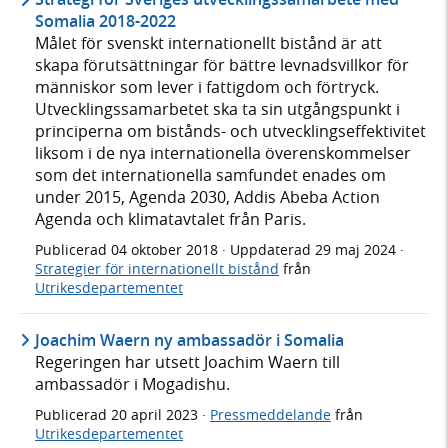
Somalia 2018-2022
Målet för svenskt internationellt bistånd är att
skapa förutsättningar för bättre levnadsvillkor för
människor som lever i fattigdom och förtryck.
Utvecklingssamarbetet ska ta sin utgångspunkt i
principerna om bistånds- och utvecklingseffektivitet
liksom i de nya internationella överenskommelser
som det internationella samfundet enades om
under 2015, Agenda 2030, Addis Abeba Action
Agenda och klimatavtalet från Paris.
Publicerad
04 oktober 2018
· Uppdaterad
29 maj 2024
·
Strategier för internationellt bistånd
från
Utrikesdepartementet
Joachim Waern ny ambassadör i Somalia
Regeringen har utsett Joachim Waern till
ambassadör i Mogadishu.
Publicerad
20 april 2023
·
Pressmeddelande
från
Utrikesdepartementet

• YOUR TASK
An exact retyping of the entries, without images, is the required answer.

• WORKED SOLUTION
Somalia 2018-2022
Målet för svenskt internationellt bistånd är att
skapa förutsättningar för bättre levnadsvillkor för
människor som lever i fattigdom och förtryck.
Utvecklingssamarbetet ska ta sin utgångspunkt i
principerna om bistånds- och utvecklingseffektivitet
liksom i de nya internationella överenskommelser
som det internationella samfundet enades om
under 2015, Agenda 2030, Addis Abeba Action
Agenda och klimatavtalet från Paris.
Publicerad
04 oktober 2018
· Uppdaterad
29 maj 2024
·
Strategier för internationellt bistånd
från
Utrikesdepartementet
Joachim Waern ny ambassadör i Somalia
Regeringen har utsett Joachim Waern till
ambassadör i Mogadishu.
Publicerad
20 april 2023
·
Pressmeddelande
från
Utrikesdepartementet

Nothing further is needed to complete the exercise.